A group of five people, two adults and three children, stand before the Victory Bell.

Mike Garvey was 44 when his Uncle Dan asked if he’d had a colonoscopy. After all, Mike’s grandfather was diagnosed with colorectal cancer when he was in his 50s.

“I said ‘No, I’m far too young and vibrant for that to happen,’” Mike recalls with a laugh. But the question stayed with him, despite thinking his grandfather had been much older than he was when he was diagnosed.

Mike’s primary care doctor, considering the family history and his age, agreed that it might help ease Mike’s mind to have a colonoscopy.

“Mike is not a person who is running to the doctor for every little thing,” says Lisa Garvey, BSN, RN, MS, a community liaison nurse at Roswell Park Comprehensive Cancer Center and Mike’s wife. “There was something telling Mike something was wrong.

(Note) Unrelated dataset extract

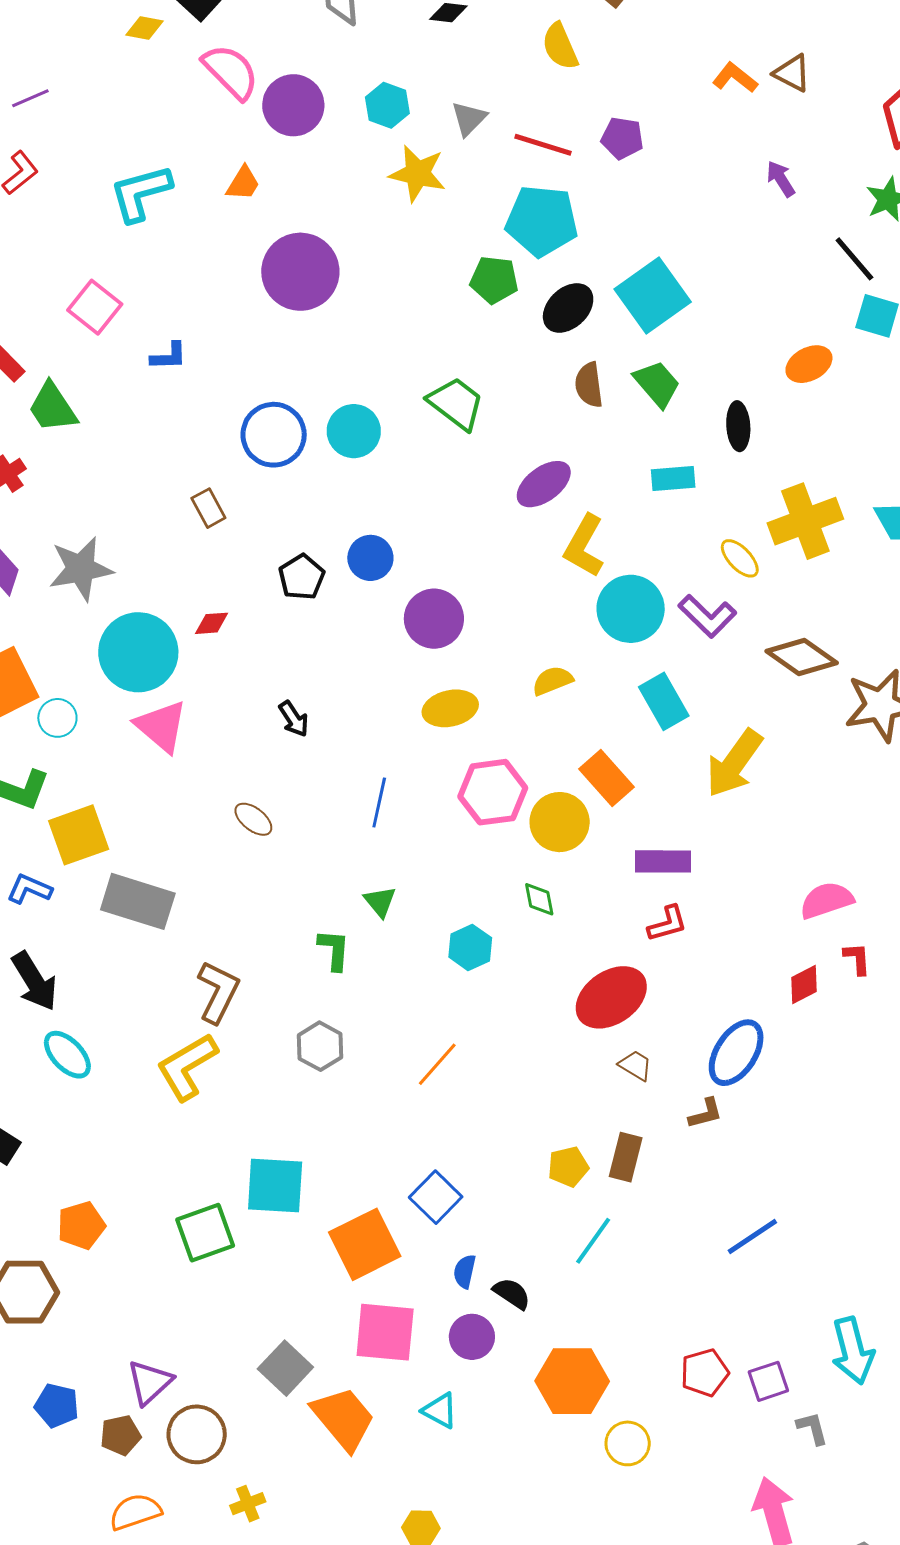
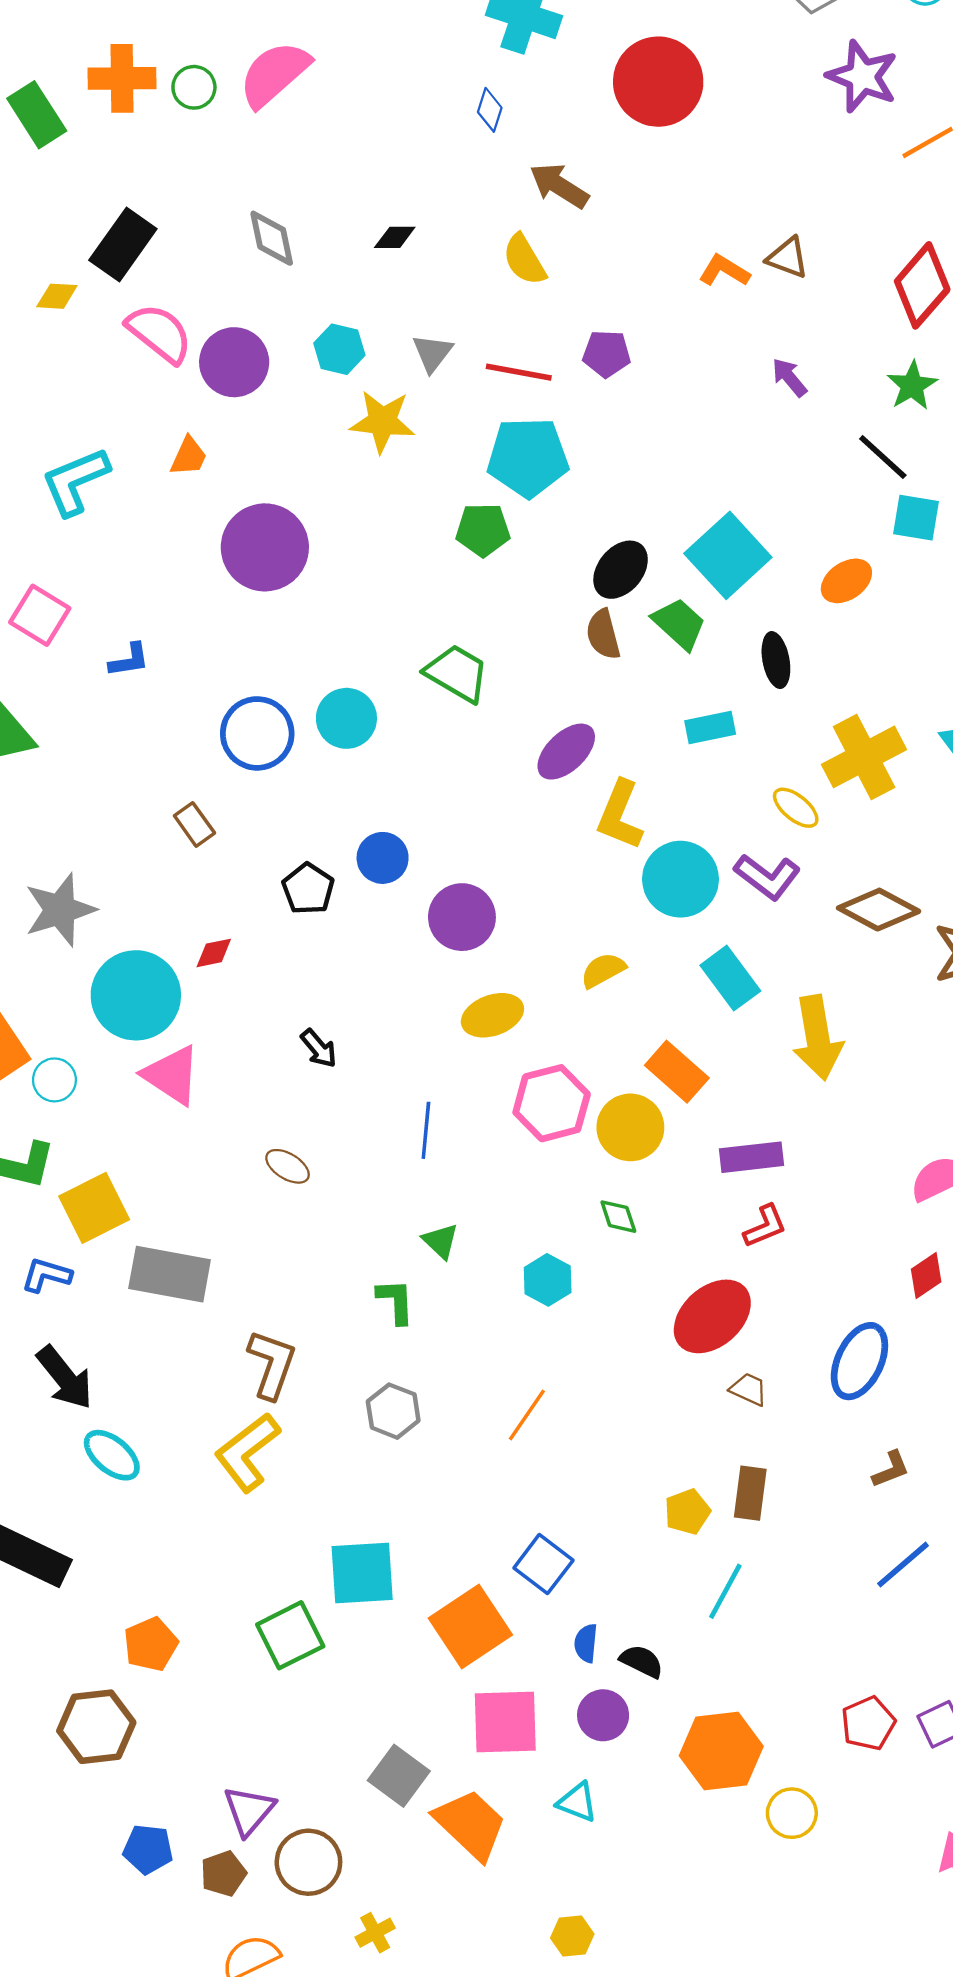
cyan square: (653, 295) -> (728, 555), moved
black ellipse: (568, 308) -> (621, 570), moved
yellow arrow: (734, 763) -> (818, 1038), turned -38
brown L-shape: (705, 1113) -> (891, 1469), moved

He just had the feeling something was wrong in his body.”

He called and made the appointment, but the morning of his colonoscopy, Lisa needed to “peel him off the couch” to get Mike there. “This was very unusual for him,” she says.

The results surprised everyone: Mike had stage three colorectal cancer, despite not having any symptoms.

Things moved quickly from that point, with Lisa registering Mike on Roswell Park’s “Become a Patient” page to begin the process of getting him into the patient system. She got to work making lists of what to do and who to call in order to begin treatment.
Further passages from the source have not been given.